The Abbey of Sassovivo is a Benedictine monastery in Umbria in central Italy. Administratively, it is a frazione of the comune of Foligno.

==Geography==
The abbey lies in an ancient oak wood, 6 km from Foligno. Located at an altitude of 565 m on a rocky spur at the foot of Mount Serrone, it overlooks the Valle Umbra.

==History==
The abbey was founded by the Benedictines around 1070, probably by one Mainhard coming from Santa Maria di Sitria.

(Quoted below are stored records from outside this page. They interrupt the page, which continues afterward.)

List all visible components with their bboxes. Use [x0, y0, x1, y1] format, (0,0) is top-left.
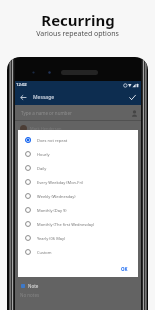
button[interactable]: Monthly (Day 9)	[18, 203, 138, 217]
button[interactable]: Back	[17, 91, 29, 103]
button[interactable]: Save	[126, 91, 138, 103]
staticText: Custom	[37, 250, 52, 255]
button[interactable]: Custom	[18, 245, 138, 259]
button[interactable]: Weekly (Wednesday)	[18, 189, 138, 203]
button[interactable]: OK	[118, 265, 131, 273]
staticText: Message	[33, 94, 55, 101]
staticText: Monthly (Day 9)	[37, 208, 67, 213]
button[interactable]: Yearly (06 May)	[18, 231, 138, 245]
staticText: Note	[28, 283, 39, 289]
staticText: Every Weekday (Mon-Fri)	[37, 180, 84, 185]
button[interactable]: Every Weekday (Mon-Fri)	[18, 175, 138, 189]
staticText: Yearly (06 May)	[37, 236, 66, 241]
staticText: Hourly	[37, 152, 50, 157]
staticText: 12:02	[16, 82, 27, 88]
button[interactable]: Daily	[18, 161, 138, 175]
button[interactable]: Monthly (The first Wednesday)	[18, 217, 138, 231]
button[interactable]: Hourly	[18, 147, 138, 161]
staticText: Weekly (Wednesday)	[37, 194, 76, 199]
staticText: No notes	[20, 292, 40, 298]
staticText: Mark Henderson	[30, 126, 62, 131]
staticText: Daily	[37, 166, 47, 171]
staticText: Monthly (The first Wednesday)	[37, 222, 95, 227]
button[interactable]: Does not repeat	[18, 133, 138, 147]
staticText: OK	[121, 266, 128, 272]
staticText: Recurring	[41, 10, 115, 30]
staticText: Does not repeat	[37, 138, 68, 143]
staticText: Various repeated options	[36, 29, 119, 39]
staticText: Type a name or number	[21, 110, 72, 116]
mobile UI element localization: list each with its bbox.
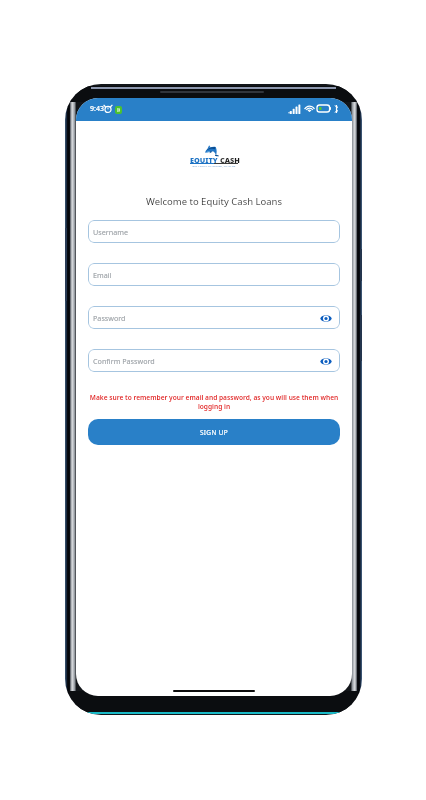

The abbey was based on an existing castle of the Monaldi family, on a site probably used in ancient times by the Umbri as sanctuary.

The abbey soon increased its power and prestige thanks to numerous donations. In 1138 its possession extended from Rome (the basilica of Santi Quattro Coronati) to Perugia, Spoleto and Camerino. In the following centuries it had 97 monasteries, 41 churches and 7 hospitals. In the late 15th century the abbey passed to the Olivetan Benedictines.

The abbey started to decay from the 15th century. In the course of the Napoleonic Wars, it was partially closed and in 1860, after the fall of the Papal States, its dependencies were divided between the Italian state, the local bishopric and privates.
Today, part of the Abbey belongs to the Diocese of Foligno, another part to the State and the third part to a private family.

In 1979, the Bishop of Foligno entrusted the abbey to the community of the Little Brothers of Jesus Caritas who continue to live there.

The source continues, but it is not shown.